WikiLeaks US embassy cables: live updates
• Mervyn King's damning views on Cameron and Osborne
• Lib Dems drop attack against Cameron after Ivan's death
• US and UK fears over Pakistan's nuclear weapons
• Pakistan army sponsoring militants as cash goes missing
• Full coverage of the WikiLeaks cables
• Lib Dems drop attack against Cameron after Ivan's death
• US and UK fears over Pakistan's nuclear weapons
• Pakistan army sponsoring militants as cash goes missing
• Full coverage of the WikiLeaks cables
This page will update automatically every minute: On | Off
10.03pm: On the other side of the Russia-Georgia conflict of 2008, the New York Times delves into the cables and finds that US officials were blinded to the approaching conflict by their reliance on the Georgian government's accounts:
By 2008, as the region slipped toward war, sources outside the Georgian government were played down or not included in important cables. Official Georgian versions of events were passed to Washington largely unchallenged.
The last cables before the eruption of the brief Russian-Georgian war showed an embassy relaying statements that would with time be proved wrong.
9.45pm: The latest batch of cables involving Russia in its 2008 conflict with Georgia are eye-opening. The Guardian's Luke Harding reports that the US ambassador in Tbilisi, John Tefft, said the Russians "consider few if any holds barred":
In his dispatches to Washington the ambassador reported that Russia's FSB spy agency directly controlled South Ossetia, with Russian FSB agents sitting in the government of rebel president Eduard Kokoity. "In South Ossetia, many de facto cabinet ministers and advisers to Kokoity are Russian officials – in most cases believed to be FSB," Tefft wrote, noting that the FSB agents were rotated in and out of Russia.

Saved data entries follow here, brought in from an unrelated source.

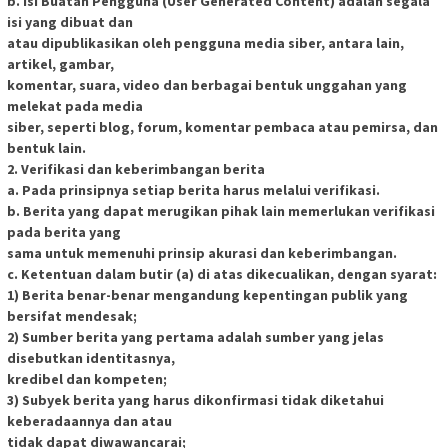
b. Isi Buatan Pengguna (User Generated Content) adalah segala
isi yang dibuat dan
atau dipublikasikan oleh pengguna media siber, antara lain,
artikel, gambar,
komentar, suara, video dan berbagai bentuk unggahan yang
melekat pada media
siber, seperti blog, forum, komentar pembaca atau pemirsa, dan
bentuk lain.
2. Verifikasi dan keberimbangan berita
a. Pada prinsipnya setiap berita harus melalui verifikasi.
b. Berita yang dapat merugikan pihak lain memerlukan verifikasi
pada berita yang
sama untuk memenuhi prinsip akurasi dan keberimbangan.
c. Ketentuan dalam butir (a) di atas dikecualikan, dengan syarat:
1) Berita benar-benar mengandung kepentingan publik yang
bersifat mendesak;
2) Sumber berita yang pertama adalah sumber yang jelas
disebutkan identitasnya,
kredibel dan kompeten;
3) Subyek berita yang harus dikonfirmasi tidak diketahui
keberadaannya dan atau
tidak dapat diwawancarai;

Russia even paid the salaries of police and other civil servants in South Ossetia – and increased their wages to stop them from defecting to a Georgian-backed rival administration. It also handed out Russian passports to 95% per cent of the enclave's residents, Tefft said, – creating instant citizens whom Russia would "defend" the following year.
9.34pm: The Guardian has just posted a tranche of article from the US embassy cables involving Russia, and there's some astonishing stuff here. The Guardian's Luke Harding reports:
Russia is a corrupt, autocratic kleptocracy centred on the leadership of Vladimir Putin, in which officials, oligarchs and organised crime are bound together to create a "virtual mafia state", according to leaked secret diplomatic cables that provide a damning American assessment of its erstwhile rival superpower.Other highlights include:
• Alexander Litvinenko murder 'probably had Putin's OK'
• Russian government 'using mafia for its dirty work'
• US cables claim Russia armed Georgian separatists
• Russian government 'using mafia for its dirty work'
• US cables claim Russia armed Georgian separatists
8.57pm: WikiLeaks, via its Twitter account, takes another shot at Amazon after the online retailer withdrew its hosting of the WikiLeaks websites (which Ewen MacAskill reports here):
If Amazon are so uncomfortable with the first amendment, they should get out of the business of selling books.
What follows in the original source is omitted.